GOAL OF THE EXERCISE
Nothing but an exact reprint of the records is to be returned.

DATA PROVIDED
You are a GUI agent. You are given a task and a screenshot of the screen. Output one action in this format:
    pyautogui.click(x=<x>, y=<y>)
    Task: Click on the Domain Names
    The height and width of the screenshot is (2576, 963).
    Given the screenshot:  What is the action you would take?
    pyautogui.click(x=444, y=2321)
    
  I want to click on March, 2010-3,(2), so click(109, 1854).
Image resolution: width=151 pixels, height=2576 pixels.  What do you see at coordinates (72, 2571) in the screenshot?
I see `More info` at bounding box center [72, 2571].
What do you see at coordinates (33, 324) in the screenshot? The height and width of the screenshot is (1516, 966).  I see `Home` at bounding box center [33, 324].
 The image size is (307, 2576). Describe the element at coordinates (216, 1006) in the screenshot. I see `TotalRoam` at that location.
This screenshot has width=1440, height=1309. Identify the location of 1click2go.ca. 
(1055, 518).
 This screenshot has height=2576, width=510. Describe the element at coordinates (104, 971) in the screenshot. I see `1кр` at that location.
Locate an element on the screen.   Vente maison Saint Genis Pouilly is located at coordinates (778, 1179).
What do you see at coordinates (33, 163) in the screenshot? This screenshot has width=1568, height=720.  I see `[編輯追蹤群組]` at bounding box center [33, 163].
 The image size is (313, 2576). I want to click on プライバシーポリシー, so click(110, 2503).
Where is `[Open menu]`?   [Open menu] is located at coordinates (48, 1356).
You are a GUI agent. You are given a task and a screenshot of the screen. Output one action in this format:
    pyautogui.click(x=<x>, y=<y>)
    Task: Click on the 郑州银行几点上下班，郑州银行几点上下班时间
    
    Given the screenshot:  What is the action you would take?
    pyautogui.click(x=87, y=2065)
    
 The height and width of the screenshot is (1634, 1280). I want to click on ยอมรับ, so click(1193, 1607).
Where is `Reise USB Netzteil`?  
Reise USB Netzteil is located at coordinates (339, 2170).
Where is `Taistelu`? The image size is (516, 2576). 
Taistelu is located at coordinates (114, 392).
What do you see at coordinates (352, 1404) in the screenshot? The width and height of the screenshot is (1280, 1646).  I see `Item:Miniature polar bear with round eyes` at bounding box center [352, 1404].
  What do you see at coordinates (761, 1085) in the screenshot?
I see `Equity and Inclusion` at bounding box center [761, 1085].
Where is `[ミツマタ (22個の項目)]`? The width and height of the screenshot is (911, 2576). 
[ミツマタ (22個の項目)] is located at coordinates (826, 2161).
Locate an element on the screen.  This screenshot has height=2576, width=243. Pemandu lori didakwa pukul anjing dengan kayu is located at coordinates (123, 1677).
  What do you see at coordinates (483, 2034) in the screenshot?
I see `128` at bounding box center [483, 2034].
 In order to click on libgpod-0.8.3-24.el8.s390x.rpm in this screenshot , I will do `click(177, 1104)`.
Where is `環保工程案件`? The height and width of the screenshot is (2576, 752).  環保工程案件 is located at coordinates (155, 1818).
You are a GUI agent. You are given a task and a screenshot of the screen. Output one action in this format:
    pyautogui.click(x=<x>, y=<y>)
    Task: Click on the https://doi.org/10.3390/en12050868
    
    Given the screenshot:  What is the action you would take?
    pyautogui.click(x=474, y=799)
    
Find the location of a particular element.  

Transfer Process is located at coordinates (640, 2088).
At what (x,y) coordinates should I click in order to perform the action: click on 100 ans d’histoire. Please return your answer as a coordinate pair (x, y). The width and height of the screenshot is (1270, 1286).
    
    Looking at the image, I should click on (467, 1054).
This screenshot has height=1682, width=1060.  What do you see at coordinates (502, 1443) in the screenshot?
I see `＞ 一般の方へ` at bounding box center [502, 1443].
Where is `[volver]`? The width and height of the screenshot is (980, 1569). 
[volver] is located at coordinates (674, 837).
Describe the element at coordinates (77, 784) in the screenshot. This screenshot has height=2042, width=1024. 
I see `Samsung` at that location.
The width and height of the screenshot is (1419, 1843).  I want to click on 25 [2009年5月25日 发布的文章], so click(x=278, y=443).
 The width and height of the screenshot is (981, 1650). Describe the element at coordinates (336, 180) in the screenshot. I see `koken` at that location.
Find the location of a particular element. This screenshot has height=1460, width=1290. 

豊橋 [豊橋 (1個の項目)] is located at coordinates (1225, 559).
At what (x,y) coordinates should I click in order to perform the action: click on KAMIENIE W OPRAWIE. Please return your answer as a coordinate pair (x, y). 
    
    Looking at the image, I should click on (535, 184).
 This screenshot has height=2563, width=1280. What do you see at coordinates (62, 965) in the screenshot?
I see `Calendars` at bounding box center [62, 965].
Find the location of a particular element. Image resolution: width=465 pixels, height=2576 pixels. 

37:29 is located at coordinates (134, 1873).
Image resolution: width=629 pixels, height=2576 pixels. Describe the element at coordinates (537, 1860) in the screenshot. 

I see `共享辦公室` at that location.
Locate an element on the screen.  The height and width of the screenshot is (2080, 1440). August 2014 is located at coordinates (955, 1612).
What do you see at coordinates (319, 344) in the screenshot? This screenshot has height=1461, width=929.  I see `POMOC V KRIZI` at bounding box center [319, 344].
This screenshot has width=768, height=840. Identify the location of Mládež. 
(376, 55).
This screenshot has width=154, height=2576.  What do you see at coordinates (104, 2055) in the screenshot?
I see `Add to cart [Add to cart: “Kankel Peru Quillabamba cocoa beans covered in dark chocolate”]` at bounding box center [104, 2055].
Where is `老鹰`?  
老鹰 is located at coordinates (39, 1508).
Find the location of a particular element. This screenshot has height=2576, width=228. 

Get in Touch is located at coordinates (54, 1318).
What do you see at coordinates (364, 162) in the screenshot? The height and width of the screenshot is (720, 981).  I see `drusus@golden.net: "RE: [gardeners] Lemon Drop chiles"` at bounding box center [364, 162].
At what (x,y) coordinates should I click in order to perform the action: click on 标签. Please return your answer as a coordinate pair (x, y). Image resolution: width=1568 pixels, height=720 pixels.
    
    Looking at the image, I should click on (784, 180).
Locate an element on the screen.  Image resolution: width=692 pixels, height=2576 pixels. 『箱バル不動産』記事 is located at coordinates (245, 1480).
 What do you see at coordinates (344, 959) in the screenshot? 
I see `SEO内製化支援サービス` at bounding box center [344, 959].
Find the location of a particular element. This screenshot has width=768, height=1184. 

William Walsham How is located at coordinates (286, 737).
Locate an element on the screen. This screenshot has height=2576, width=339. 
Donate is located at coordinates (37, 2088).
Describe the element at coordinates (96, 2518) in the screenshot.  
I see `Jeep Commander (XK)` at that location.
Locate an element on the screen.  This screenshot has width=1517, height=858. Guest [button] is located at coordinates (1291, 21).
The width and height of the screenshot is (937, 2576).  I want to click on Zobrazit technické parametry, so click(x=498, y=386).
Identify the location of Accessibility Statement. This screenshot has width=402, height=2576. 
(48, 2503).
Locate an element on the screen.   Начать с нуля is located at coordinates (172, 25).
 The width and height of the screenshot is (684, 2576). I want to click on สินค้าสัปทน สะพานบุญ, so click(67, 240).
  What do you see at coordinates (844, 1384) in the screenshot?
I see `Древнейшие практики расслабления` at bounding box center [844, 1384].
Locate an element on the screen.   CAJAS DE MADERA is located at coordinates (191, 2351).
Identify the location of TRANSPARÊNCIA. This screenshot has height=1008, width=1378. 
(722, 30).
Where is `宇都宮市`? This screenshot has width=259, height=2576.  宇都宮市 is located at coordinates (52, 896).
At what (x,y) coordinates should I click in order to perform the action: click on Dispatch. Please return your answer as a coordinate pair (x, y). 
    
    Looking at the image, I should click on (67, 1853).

ANSWER TO THE PROBLEM
You are a GUI agent. You are given a task and a screenshot of the screen. Output one action in this format:
    pyautogui.click(x=<x>, y=<y>)
    Task: Click on the Domain Names
    The height and width of the screenshot is (2576, 963).
    Given the screenshot:  What is the action you would take?
    pyautogui.click(x=444, y=2321)
    
  I want to click on March, 2010-3,(2), so click(109, 1854).
Image resolution: width=151 pixels, height=2576 pixels.  What do you see at coordinates (72, 2571) in the screenshot?
I see `More info` at bounding box center [72, 2571].
What do you see at coordinates (33, 324) in the screenshot? The height and width of the screenshot is (1516, 966).  I see `Home` at bounding box center [33, 324].
 The image size is (307, 2576). Describe the element at coordinates (216, 1006) in the screenshot. I see `TotalRoam` at that location.
This screenshot has width=1440, height=1309. Identify the location of 1click2go.ca. 
(1055, 518).
 This screenshot has height=2576, width=510. Describe the element at coordinates (104, 971) in the screenshot. I see `1кр` at that location.
Locate an element on the screen.   Vente maison Saint Genis Pouilly is located at coordinates (778, 1179).
What do you see at coordinates (33, 163) in the screenshot? This screenshot has width=1568, height=720.  I see `[編輯追蹤群組]` at bounding box center [33, 163].
 The image size is (313, 2576). I want to click on プライバシーポリシー, so click(110, 2503).
Where is `[Open menu]`?   [Open menu] is located at coordinates (48, 1356).
You are a GUI agent. You are given a task and a screenshot of the screen. Output one action in this format:
    pyautogui.click(x=<x>, y=<y>)
    Task: Click on the 郑州银行几点上下班，郑州银行几点上下班时间
    
    Given the screenshot:  What is the action you would take?
    pyautogui.click(x=87, y=2065)
    
 The height and width of the screenshot is (1634, 1280). I want to click on ยอมรับ, so click(1193, 1607).
Where is `Reise USB Netzteil`?  
Reise USB Netzteil is located at coordinates (339, 2170).
Where is `Taistelu`? The image size is (516, 2576). 
Taistelu is located at coordinates (114, 392).
What do you see at coordinates (352, 1404) in the screenshot? The width and height of the screenshot is (1280, 1646).  I see `Item:Miniature polar bear with round eyes` at bounding box center [352, 1404].
  What do you see at coordinates (761, 1085) in the screenshot?
I see `Equity and Inclusion` at bounding box center [761, 1085].
Where is `[ミツマタ (22個の項目)]`? The width and height of the screenshot is (911, 2576). 
[ミツマタ (22個の項目)] is located at coordinates (826, 2161).
Locate an element on the screen.  This screenshot has height=2576, width=243. Pemandu lori didakwa pukul anjing dengan kayu is located at coordinates (123, 1677).
  What do you see at coordinates (483, 2034) in the screenshot?
I see `128` at bounding box center [483, 2034].
 In order to click on libgpod-0.8.3-24.el8.s390x.rpm in this screenshot , I will do `click(177, 1104)`.
Where is `環保工程案件`? The height and width of the screenshot is (2576, 752).  環保工程案件 is located at coordinates (155, 1818).
You are a GUI agent. You are given a task and a screenshot of the screen. Output one action in this format:
    pyautogui.click(x=<x>, y=<y>)
    Task: Click on the https://doi.org/10.3390/en12050868
    
    Given the screenshot:  What is the action you would take?
    pyautogui.click(x=474, y=799)
    
Find the location of a particular element.  

Transfer Process is located at coordinates (640, 2088).
At what (x,y) coordinates should I click in order to perform the action: click on 100 ans d’histoire. Please return your answer as a coordinate pair (x, y). The width and height of the screenshot is (1270, 1286).
    
    Looking at the image, I should click on (467, 1054).
This screenshot has height=1682, width=1060.  What do you see at coordinates (502, 1443) in the screenshot?
I see `＞ 一般の方へ` at bounding box center [502, 1443].
Where is `[volver]`? The width and height of the screenshot is (980, 1569). 
[volver] is located at coordinates (674, 837).
Describe the element at coordinates (77, 784) in the screenshot. This screenshot has height=2042, width=1024. 
I see `Samsung` at that location.
The width and height of the screenshot is (1419, 1843).  I want to click on 25 [2009年5月25日 发布的文章], so click(x=278, y=443).
 The width and height of the screenshot is (981, 1650). Describe the element at coordinates (336, 180) in the screenshot. I see `koken` at that location.
Find the location of a particular element. This screenshot has height=1460, width=1290. 

豊橋 [豊橋 (1個の項目)] is located at coordinates (1225, 559).
At what (x,y) coordinates should I click in order to perform the action: click on KAMIENIE W OPRAWIE. Please return your answer as a coordinate pair (x, y). 
    
    Looking at the image, I should click on (535, 184).
 This screenshot has height=2563, width=1280. What do you see at coordinates (62, 965) in the screenshot?
I see `Calendars` at bounding box center [62, 965].
Find the location of a particular element. Image resolution: width=465 pixels, height=2576 pixels. 

37:29 is located at coordinates (134, 1873).
Image resolution: width=629 pixels, height=2576 pixels. Describe the element at coordinates (537, 1860) in the screenshot. 

I see `共享辦公室` at that location.
Locate an element on the screen.  The height and width of the screenshot is (2080, 1440). August 2014 is located at coordinates (955, 1612).
What do you see at coordinates (319, 344) in the screenshot? This screenshot has height=1461, width=929.  I see `POMOC V KRIZI` at bounding box center [319, 344].
This screenshot has width=768, height=840. Identify the location of Mládež. 
(376, 55).
This screenshot has width=154, height=2576.  What do you see at coordinates (104, 2055) in the screenshot?
I see `Add to cart [Add to cart: “Kankel Peru Quillabamba cocoa beans covered in dark chocolate”]` at bounding box center [104, 2055].
Where is `老鹰`?  
老鹰 is located at coordinates (39, 1508).
Find the location of a particular element. This screenshot has height=2576, width=228. 

Get in Touch is located at coordinates (54, 1318).
What do you see at coordinates (364, 162) in the screenshot? The height and width of the screenshot is (720, 981).  I see `drusus@golden.net: "RE: [gardeners] Lemon Drop chiles"` at bounding box center [364, 162].
At what (x,y) coordinates should I click in order to perform the action: click on 标签. Please return your answer as a coordinate pair (x, y). Image resolution: width=1568 pixels, height=720 pixels.
    
    Looking at the image, I should click on (784, 180).
Locate an element on the screen.  Image resolution: width=692 pixels, height=2576 pixels. 『箱バル不動産』記事 is located at coordinates (245, 1480).
 What do you see at coordinates (344, 959) in the screenshot? 
I see `SEO内製化支援サービス` at bounding box center [344, 959].
Find the location of a particular element. This screenshot has width=768, height=1184. 

William Walsham How is located at coordinates (286, 737).
Locate an element on the screen. This screenshot has height=2576, width=339. 
Donate is located at coordinates (37, 2088).
Describe the element at coordinates (96, 2518) in the screenshot.  
I see `Jeep Commander (XK)` at that location.
Locate an element on the screen.  This screenshot has width=1517, height=858. Guest [button] is located at coordinates (1291, 21).
The width and height of the screenshot is (937, 2576).  I want to click on Zobrazit technické parametry, so click(x=498, y=386).
Identify the location of Accessibility Statement. This screenshot has width=402, height=2576. 
(48, 2503).
Locate an element on the screen.   Начать с нуля is located at coordinates (172, 25).
 The width and height of the screenshot is (684, 2576). I want to click on สินค้าสัปทน สะพานบุญ, so click(67, 240).
  What do you see at coordinates (844, 1384) in the screenshot?
I see `Древнейшие практики расслабления` at bounding box center [844, 1384].
Locate an element on the screen.   CAJAS DE MADERA is located at coordinates (191, 2351).
Identify the location of TRANSPARÊNCIA. This screenshot has height=1008, width=1378. 
(722, 30).
Where is `宇都宮市`? This screenshot has width=259, height=2576.  宇都宮市 is located at coordinates (52, 896).
At what (x,y) coordinates should I click in order to perform the action: click on Dispatch. Please return your answer as a coordinate pair (x, y). 
    
    Looking at the image, I should click on (67, 1853).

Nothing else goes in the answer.